I was born in the mountains of Colorado. At 18, I moved to NYC to study painting at The Art Student's League. At 21, I traveled around the world for a while to paint and write. A few years later I received my MFA in interdisciplinary arts from Vermont's Goddard College. I have presented my multidisciplinary work in a number of public and private spaces around the globe. I am a 2010 RACC grant recipient, was key artist in residence at the Washington County Arts Council in Washington, PA and my collaborative project - Soul Recovery Systems - was nominated for an Index Design Award (Design to Improve Life) for 2013. By day I work as a Creative Director, Art Director, and Designer. I live in Portland, Oregon with my main squeeze - painter Michael T. Hensley - daughter, and two cats.
Like most artists, my practice includes absorbing the present and translating it into something - a performance, words, an image, a song, etc.. To do this I examine hidden and/or forgotten spaces, I gather missing or unspoken words in conversations, I collect bits from my subconscious, I explore everyday rituals (the eating, procuring and preparation of food, love and relationships, driving in traffic, "work work", the weather, public billboards, the internet, home shopping networks, dirty closets, urban sounds, and so much more), and I observe the endlessly inappropriate, whimsical, sexual, political, playful, loving, and emotional surroundings in their real or digitized form.
Ideas come from a combination of mishaps, flaws, absurdity, and everyday tomfoolery. The ideas may start with a single word or a combination of words; a quavering, confident, inarticulate, demonic, humorous, forlorn voice; something someone said about the weather; a blurred image seen only through peripheries; an intoxicating smell or flavor; a multilayered dream; a wobble of emotions; a crooked line; or the pile of dust in the corner of my bedroom. Most ideas come when I'm least expecting them.

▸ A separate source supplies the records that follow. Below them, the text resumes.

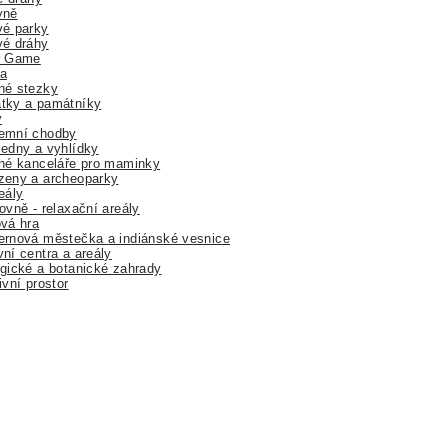
yně
vé parky
vé dráhy
r Game
a
né stezky
tky a památníky
y
emní chodby
edny a vyhlídky
né kanceláře pro maminky
zeny a archeoparky
eály
ovně - relaxační areály
vá hra
rnová městečka a indiánské vesnice
ní centra a areály
gické a botanické zahrady
ivní prostor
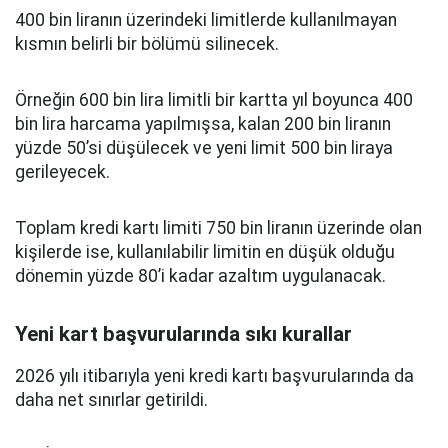
400 bin liranın üzerindeki limitlerde kullanılmayan
kısmın belirli bir bölümü silinecek.
Örneğin 600 bin lira limitli bir kartta yıl boyunca 400
bin lira harcama yapılmışsa, kalan 200 bin liranın
yüzde 50’si düşülecek ve yeni limit 500 bin liraya
gerileyecek.
Toplam kredi kartı limiti 750 bin liranın üzerinde olan
kişilerde ise, kullanılabilir limitin en düşük olduğu
dönemin yüzde 80’i kadar azaltım uygulanacak.
Yeni kart başvurularında sıkı kurallar
2026 yılı itibarıyla yeni kredi kartı başvurularında da
daha net sınırlar getirildi.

Questions I like to ask myself over and over again:
What is nourishment? What consumes me? What do I consume? What consumes the world? How can I live each moment artfully? What is the difference between living artfully and living ordinarily? How might our social circles change if we were to say everything? How does language change or define our social circles? How can art change or define our social circles?